C’est en retournant à la base que, traversant le sous-bois qui couvre le levant de la colline qui la domine, j’ai remarqué des excroissances sur plusieurs jeunes arbres. J’ai d’abord cru qu’il s’agissait de chenilles: les plants des avocatiers semblaient couverts de grosses chenilles gluantes jaunes et roses. Je me suis approché et j’ai vu qu’il ne s’agissait pas de chenilles mais que c’étaient les feuilles elles-mêmes qui étaient ainsi déformées. Arrivé à la base, je suis tout de suite allé au service botanique pour informer de ce que j’avais vu mais tout le monde était déjà au courant.
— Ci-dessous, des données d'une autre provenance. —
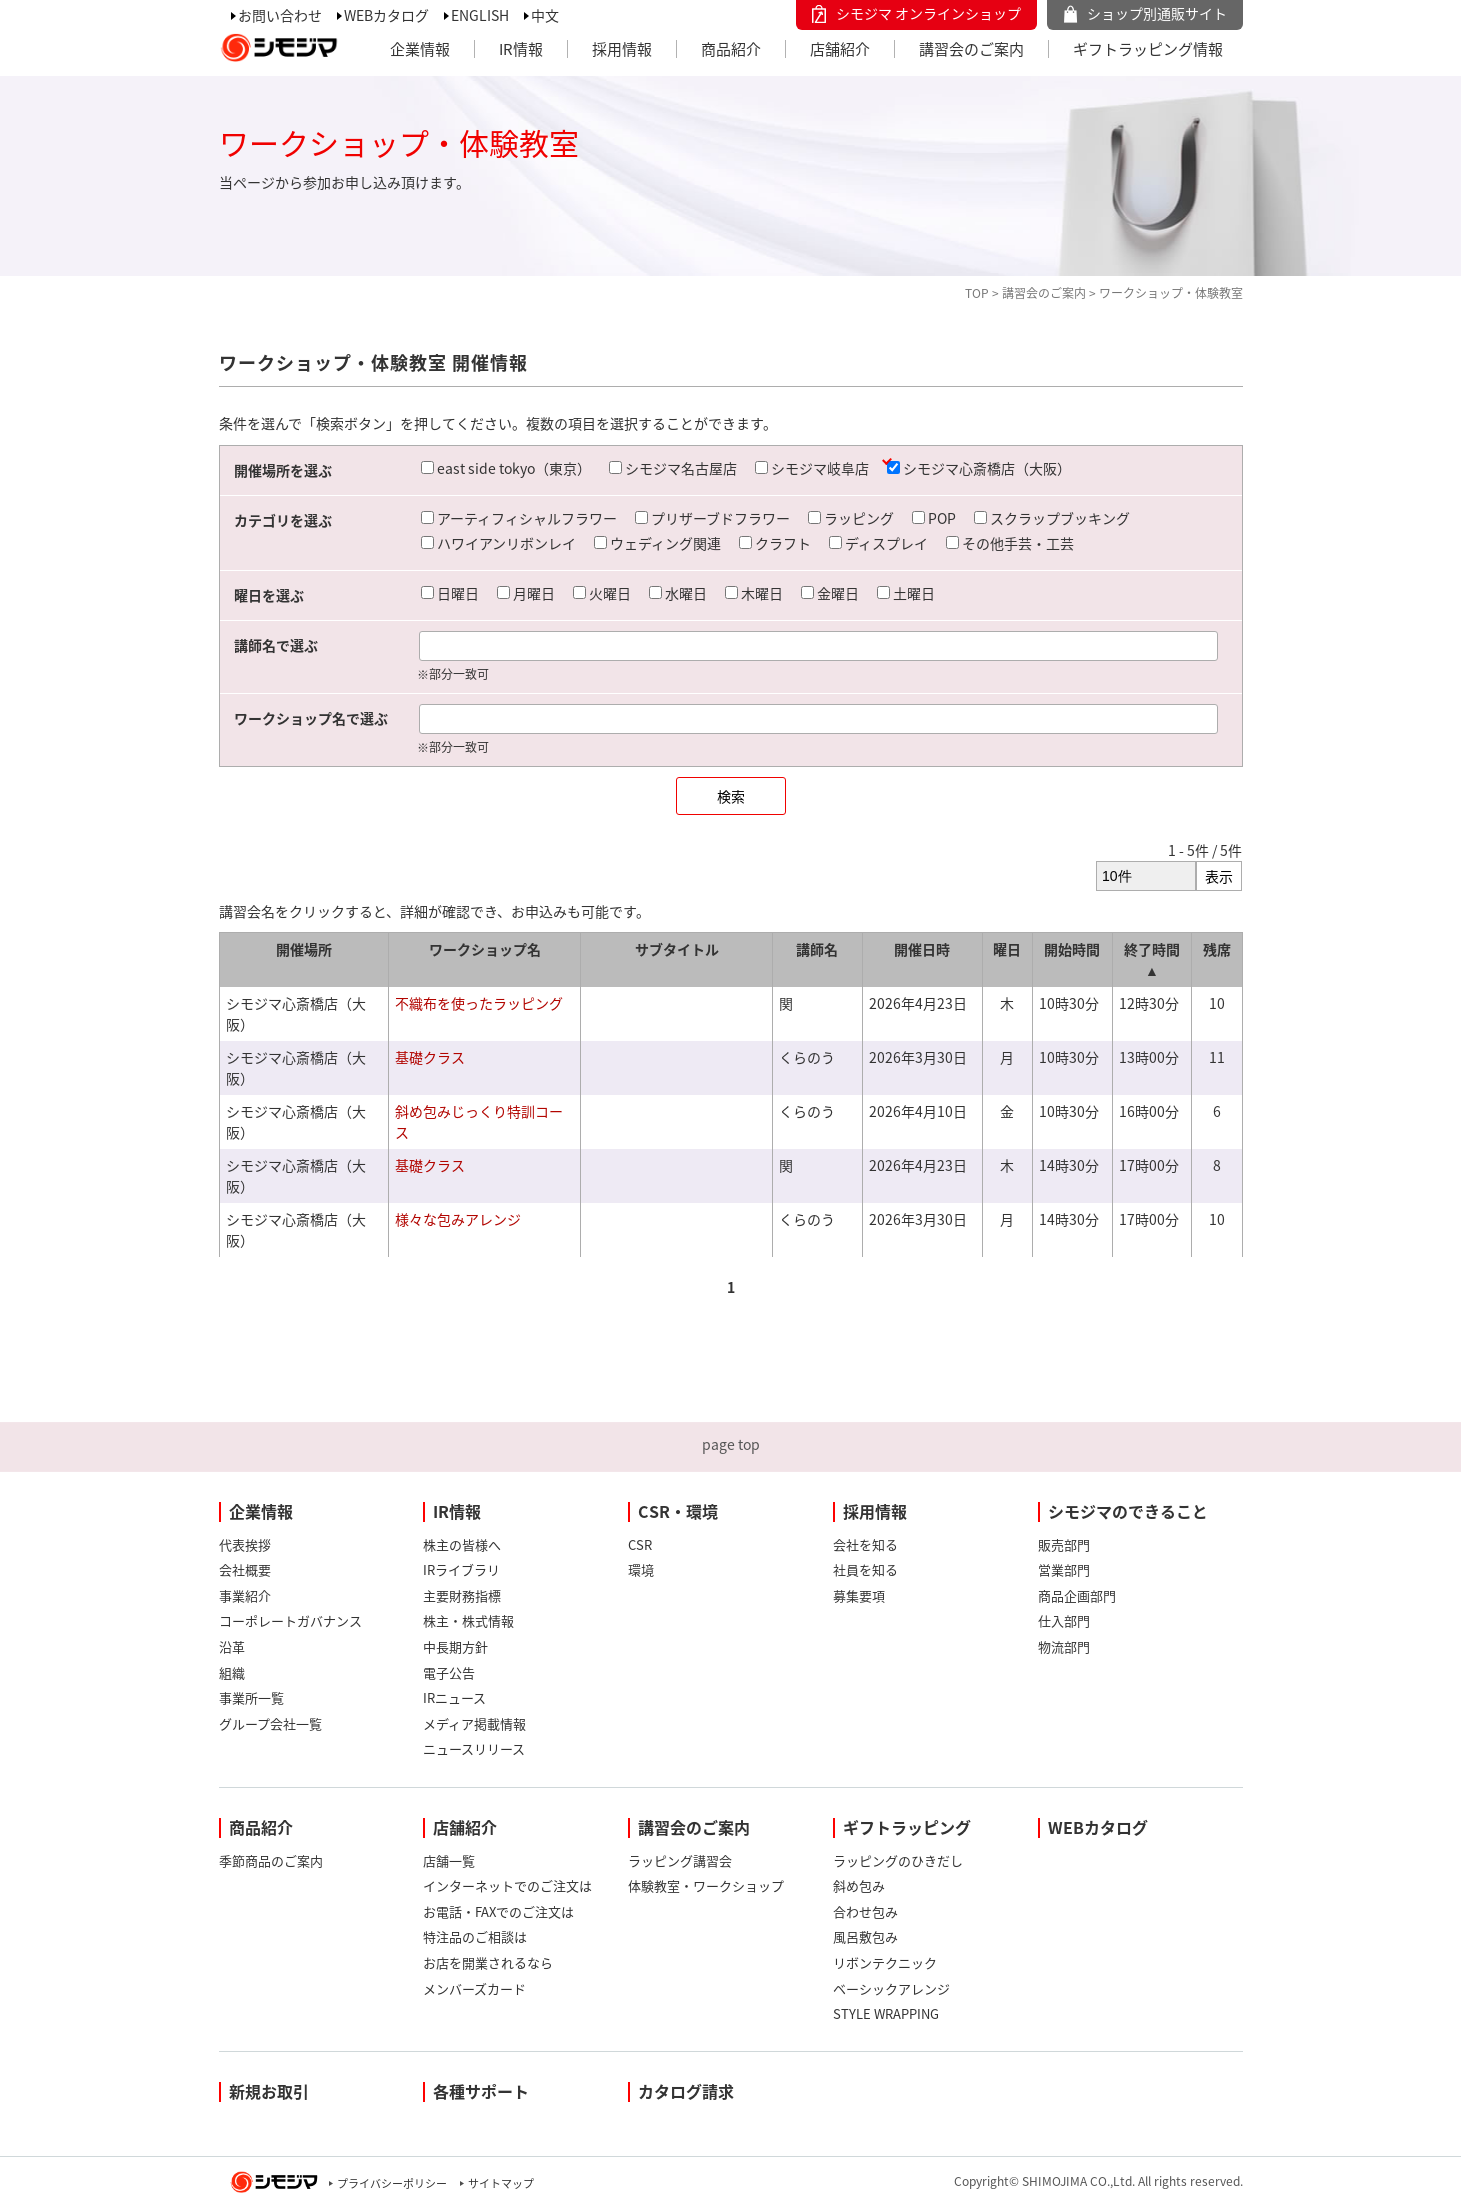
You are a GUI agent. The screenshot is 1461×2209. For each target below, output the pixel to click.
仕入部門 (1064, 1620)
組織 (232, 1672)
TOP (977, 293)
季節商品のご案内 (271, 1860)
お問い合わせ (280, 15)
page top (731, 1444)
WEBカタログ (386, 15)
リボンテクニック (885, 1962)
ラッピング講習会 (680, 1860)
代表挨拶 (245, 1544)
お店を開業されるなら (488, 1962)
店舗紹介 (840, 49)
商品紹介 (731, 49)
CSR (640, 1544)
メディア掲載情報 (474, 1723)
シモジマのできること (1128, 1511)
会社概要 (245, 1569)
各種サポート (481, 2091)
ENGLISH (480, 15)
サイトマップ (501, 2183)
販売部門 (1064, 1544)
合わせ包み (865, 1911)
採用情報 (622, 49)
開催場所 (304, 949)
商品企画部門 (1077, 1595)
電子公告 (449, 1672)
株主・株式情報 (468, 1620)
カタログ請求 (686, 2091)
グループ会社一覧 (270, 1723)
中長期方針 (455, 1646)
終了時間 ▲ (1152, 959)
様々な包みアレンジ (458, 1219)
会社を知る (865, 1544)
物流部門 (1064, 1646)
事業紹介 (245, 1595)
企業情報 (420, 49)
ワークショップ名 (485, 949)
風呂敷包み (865, 1936)
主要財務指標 (462, 1595)
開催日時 (922, 949)
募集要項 (859, 1595)
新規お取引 (269, 2091)
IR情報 (521, 49)
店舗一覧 (449, 1860)
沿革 (232, 1646)
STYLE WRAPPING (886, 2013)
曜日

Ces sortes de nouvelles vont très vite. Et nous savions ce que ça signifiait. Le service botanique, bien sûr, étudierait cette nouvelle maladie et y chercherait une parade mais personne ne se faisait beaucoup d’illusion et les préparatifs du départ étaient déjà ordonnés. Officiellement pour parer à toute éventualité mais nous regardions le ciel et nous nous disions que les années sombres, les années d’errance et de confinement allaient recommencer.
J’étais assez vieux, comme beaucoup d’entre nous, pour me souvenir de T5, comment après plusieurs tentatives infructueuses ou avortées, l’humanité avait cru trouver une nouvelle terre où s’installer. Je suis né sur T5, comme 3 générations d’humains. Cette terre était un paradis et nous avions commencé de la peupler, des communautés s’étaient dispersées sur son sol. Et l’on se mettait à penser que les années d’errance interstellaire avaient été une parenthèse dans l’histoire de l’humanité, un mauvais rêve, l’incubation d’un nouveau monde, meilleur que l’ancien, où l’ancien revivrait pour l’éternité, régénéré.
Lorsque les premiers signes sont apparus, on n’a voulu y voir que l’indice d’un problème mineur quoique important, que la science saurait résoudre. En quatre ans l’écosystème s’est inexorablement dégradé, en progression géométrique. Je me souviens des derniers mois, T5 était devenue méconnaissable, un ciel noir, une mer grise, ce qui restait de vie végétale et animale était devenu monstrueux, chaque organisme semblant à travers les difformités et la douleur efforcer ce qu’il lui restait de ressource pour tirer de cette planète malade un peu d’air et un peu de nourriture. Et les communautés humaine ! le souvenir en est atroce.